Treatment of pharmaceutical wastewater containing β-lactams antibiotics by a pilot-scale anaerobic membrane bioreactor (AnMBR)

Abstract

A 180 L anaerobic membrane bioreactor (AnMBR) was operated for 253 days to treat real pharmaceutical wastewater, which mainly composed of β-lactams antibiotics (BLAs) including amoxicillin, ceftriaxone, cefoperazone and ampicillin. The operation was divided into three stages with hydraulic retention time (HRT) of 48 h, 36 h and 24 h, respectively, the corresponding average organic loading rates (OLRs) and antibiotics loading rates (ALRs) increased from 2.37 ± 0.28 to 4.46 ± 0.87 kg-COD·m−3·d−1, and from 19.06 ± 0.67 to 37.91 ± 3.57 g-BLAs·m−3·d−1, respectively.
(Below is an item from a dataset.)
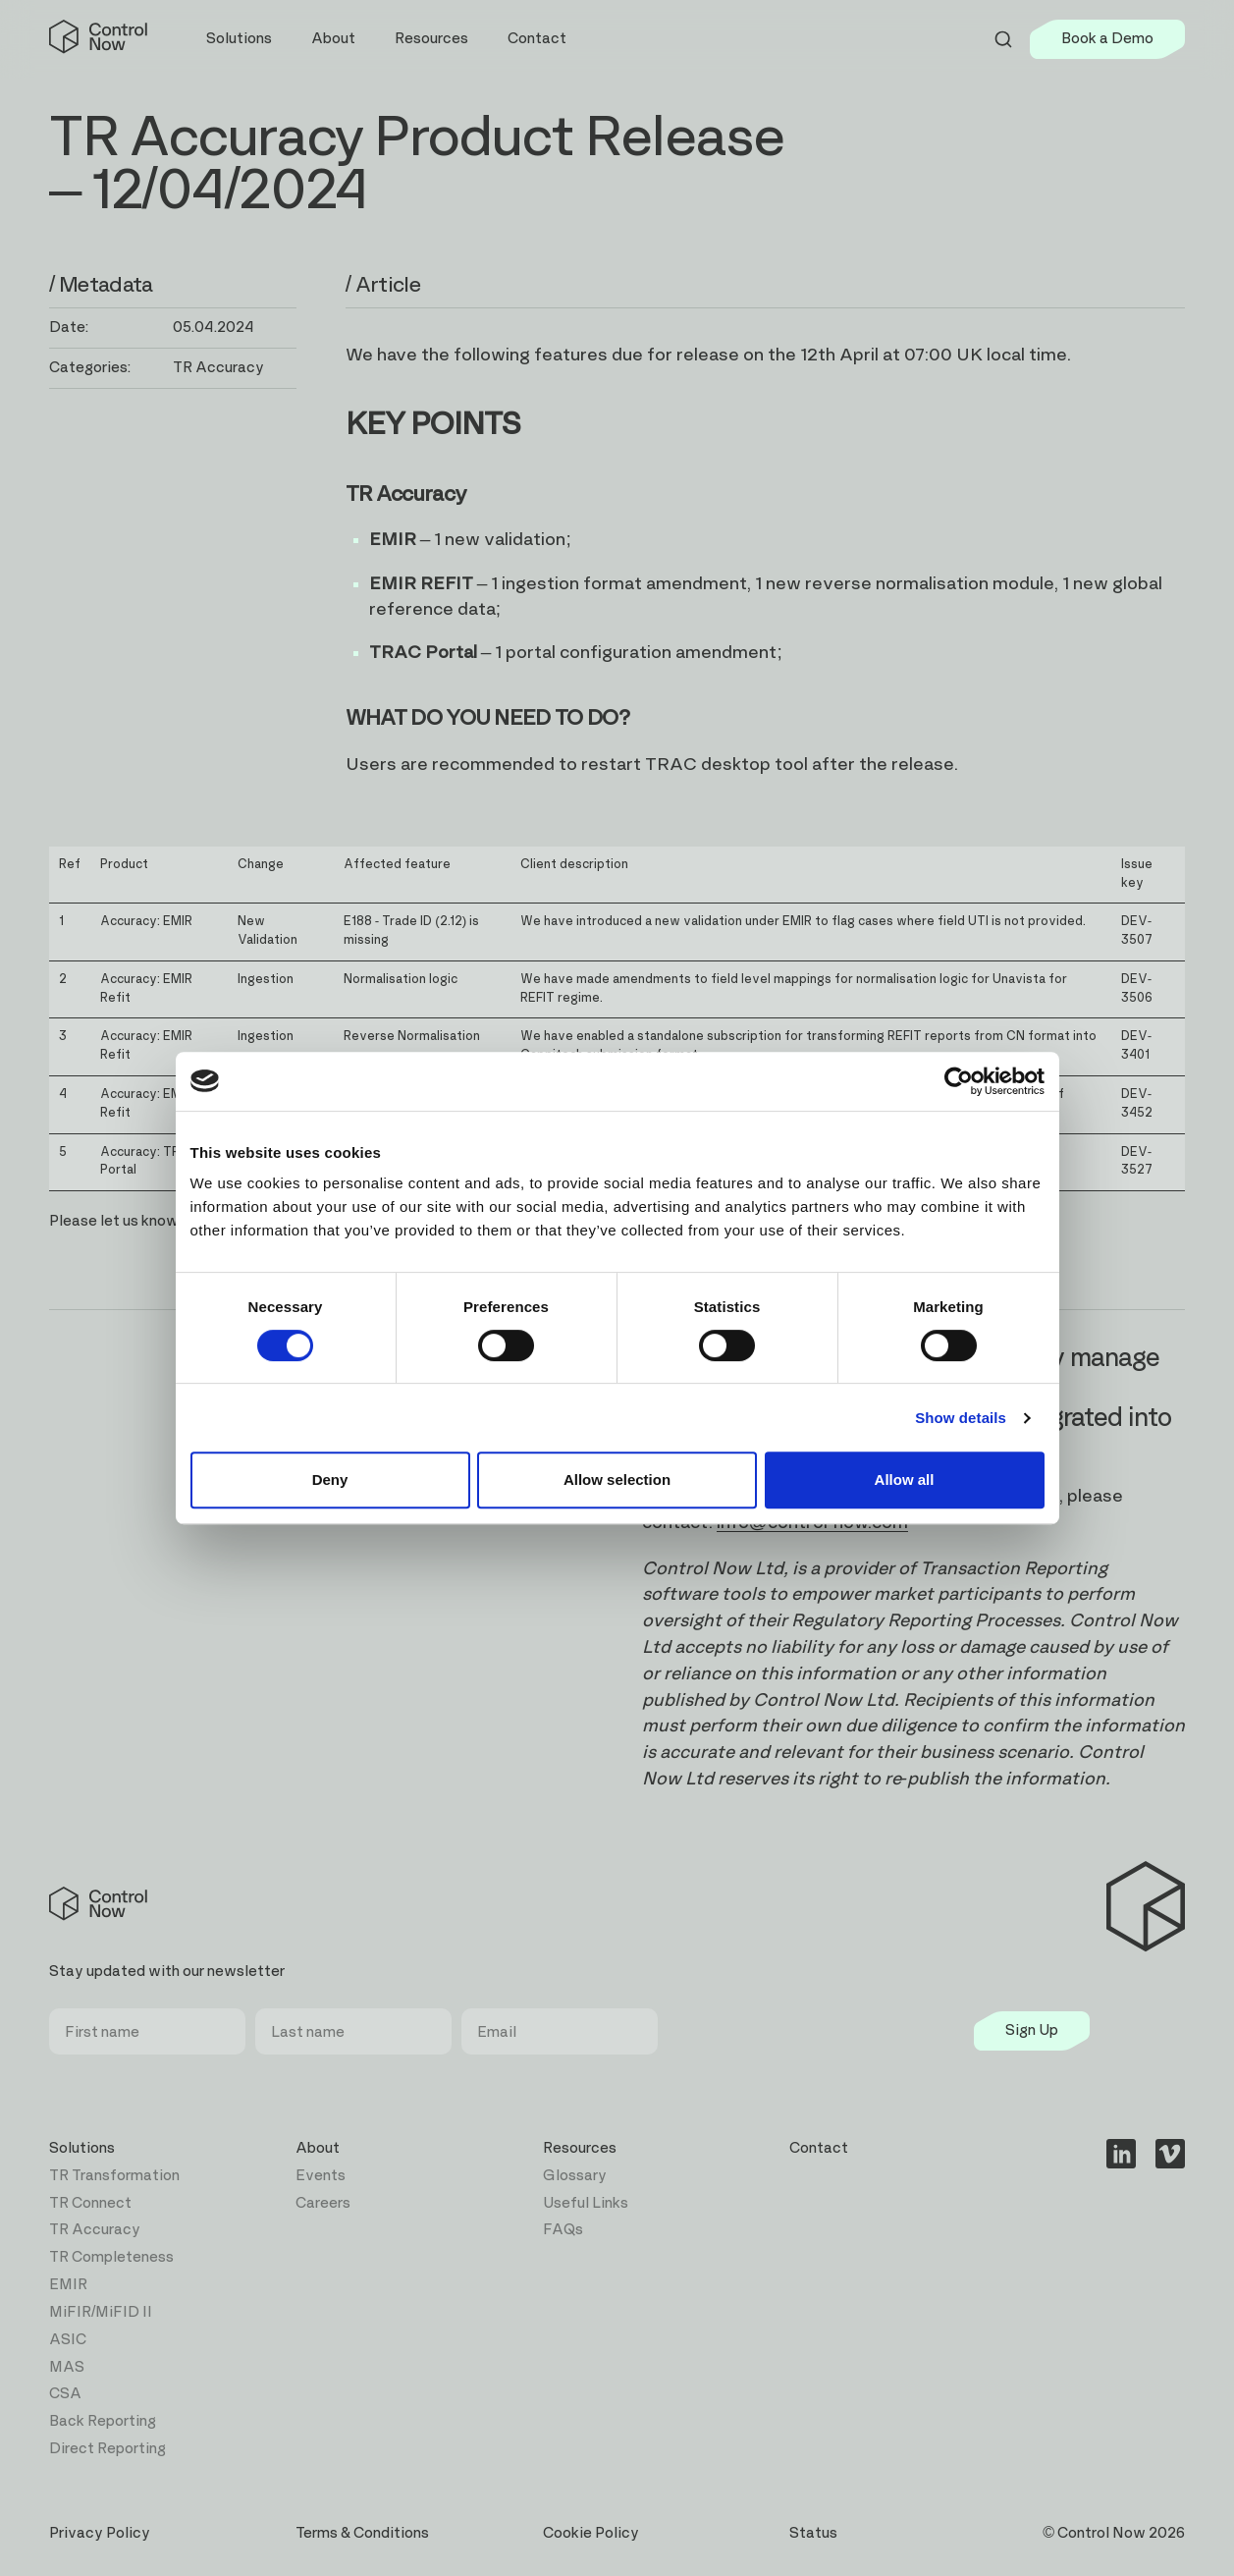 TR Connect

The highest removal efficiencies of amoxicillin, ceftriaxone, cefoperazone and ampicillin were 73.2 ± 4.3%, 47.7 ± 2.2%, 79.4 ± 4.1% and 34.6 ± 3.3%, respectively. The obtained total COD removal efficiency was as high as 94.0% and accompanied with VFA accumulation (249 ± 25 to 375 ± 61 mg·L−1) as well as biogas generation (0.195 ± 0.017 to 0.291 ± 0.032 L·gCODremoval−1), >66% of which was methane (0.135 ± 0.011 to 0.196 ± 0.021 L·gCODremoval−1). Moreover, basing on the back propagation neural network (BPNN) theory, the mathematical models were developed and well calibrated for simulating the AnMBR performance in the biodegradation of COD and antibiotics.